DIRECTED BY Jason Moore
STARS Anna Kendrick, Rebel Wilson
Rebel Wilson and Anna Kendrick in Pitch Perfect (Photo: Universal)
With the musical comedy Pitch Perfect, a fat star is born.
I called Rebel Wilson a fat star? Yeah, so you twig bitches out there won't do it behind her back.
I'm paraphrasing, of course, but this line of defense is employed by the character Fat Amy in this winsome film that generates an awful lot of off-kilter laughs. On paper, Pitch Perfect sounds like it's one step removed from Glee or two steps removed from High School Musical. In actuality, it marks the feature-film debuts of both Broadway director Jason Moore and TV writer Kay Cannon, and their creds — Avenue Q for him, 30 Rock for her — hammer home the fact that this won't be the usual teenybopper romp. Admittedly, the film's resolutions are never in doubt, and, as with all modern comedies, there has to be at least one gross-out scene (the fluid of choice here is vomit). Yet the movie is exquisitely cast down to the smallest role, and when the laughs flow, they do so with relentless fury.

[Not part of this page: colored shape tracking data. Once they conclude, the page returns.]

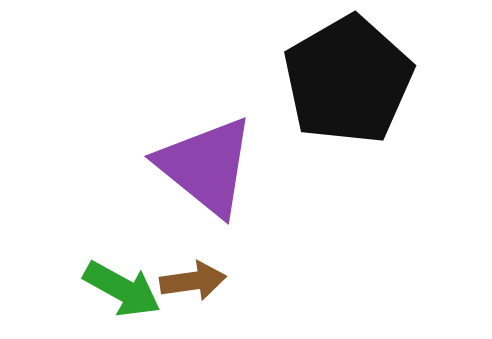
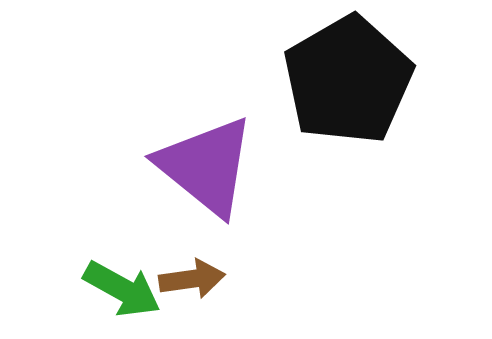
brown arrow: moved 1 px left, 2 px up
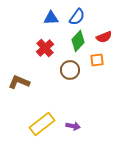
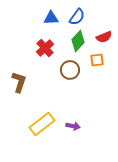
brown L-shape: rotated 85 degrees clockwise
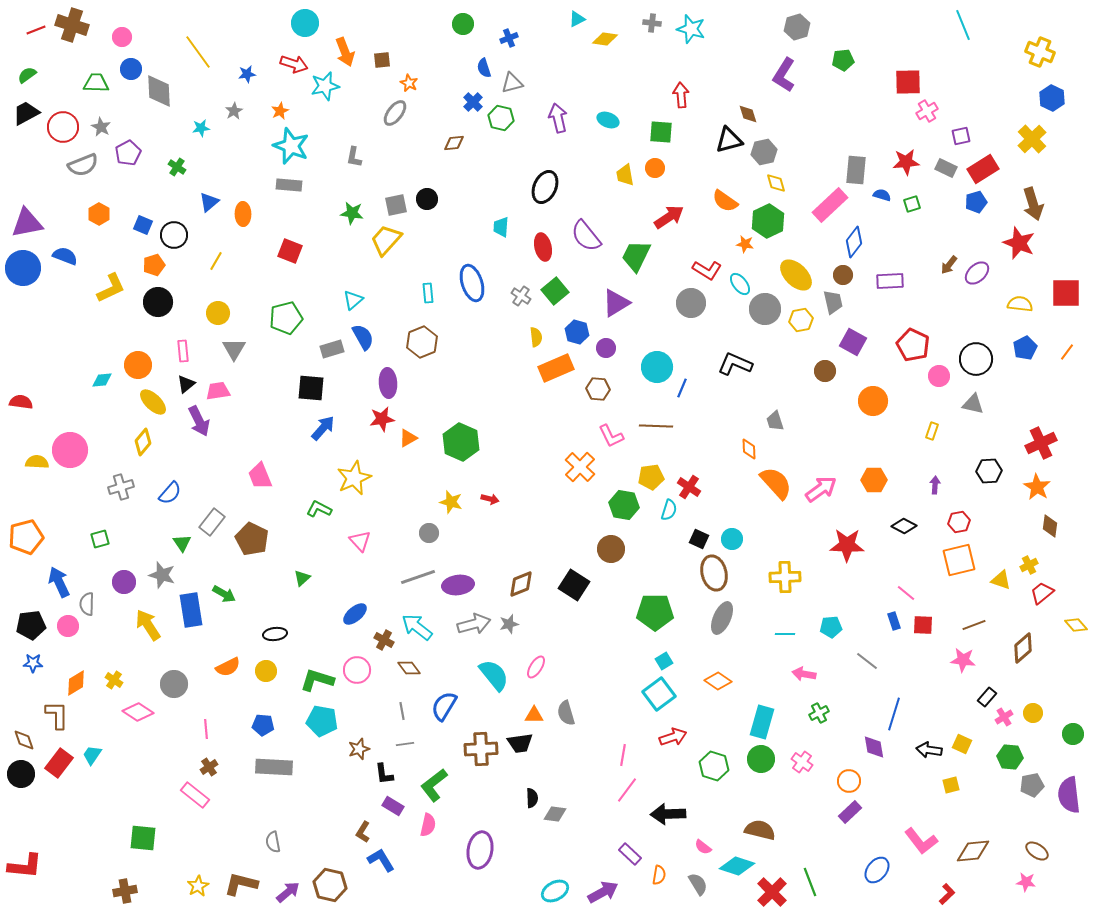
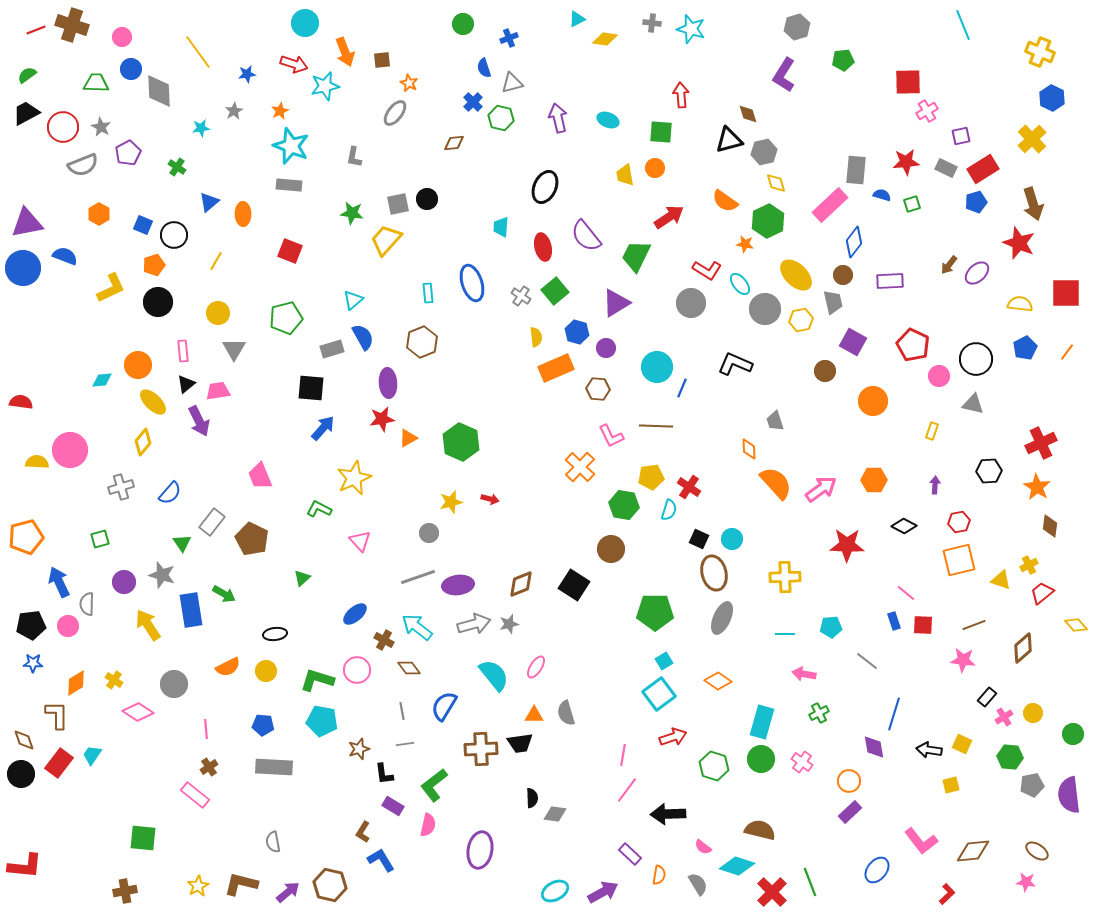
gray square at (396, 205): moved 2 px right, 1 px up
yellow star at (451, 502): rotated 30 degrees counterclockwise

Anna Kendrick, whose Oscar-nominated turn in Up in the Air guaranteed that she now won't have to spend the rest of her life talking up her tiny Twilight role at conventions (I kid; she's also a Tony-nominated actress), stars as Beca, a college freshman who's corralled into joining the all-girl a capella outfit, the Bellas. Captained by a shrill martinet named Aubrey (Anna Camp), the group hopes to snatch the national trophy away from its hated cross-campus rivals, the all-male Treblemakers. But given Aubrey's conservative nature — she has the outfit perform Ace of Base's "The Sign" in every single competition — there's not much chance of that. Luckily, new blood Beca and Fat Amy might be able to shake the group out of its stodgy stupor, but only if Aubrey loosens the reins.
As with Bridesmaids (which this movie clearly tries to emulate, right down to that copycat poster), there's a richness to the leading characters that's punched across by the energized actresses. Kendrick projects edgy intelligence (and can she sing!), Brittany Snow offers good cheer as the bubbly Chloe, and Camp is so brittle, you fear she might crack in two. Yet the movie clearly belongs to Rebel Wilson. While a delight in Bridesmaids (as one of Kristen Wiig's daft British roommates), she was competing against a wide range of scene-stealers. Here, she clearly takes the trophy for her raucous performance as Fat Amy. What's most refreshing about the character (and kudos to Cannon for writing her this way) is that she's all about being confident and taking control — a rare break from American movies that do nothing but marginalize, mock or pity their plus-sized women. There's only one scene in which Fat Amy endures a standard movie humiliation (it involves a thrown burrito), but even here, it's not so much about her embarrassment as much as painting the perpetrator as a complete jerk. (Curiously, this character, the most odious in the film, never gets his comeuppance. An oversight, or a desire to deviate from the expected norm?)
How cool is Pitch Perfect's attitude toward its MVP? When we see Fat Amy on spring break, she's in a swimming pool surrounded by attentive hunks. Rarely has girl power seemed so rockin' on screen.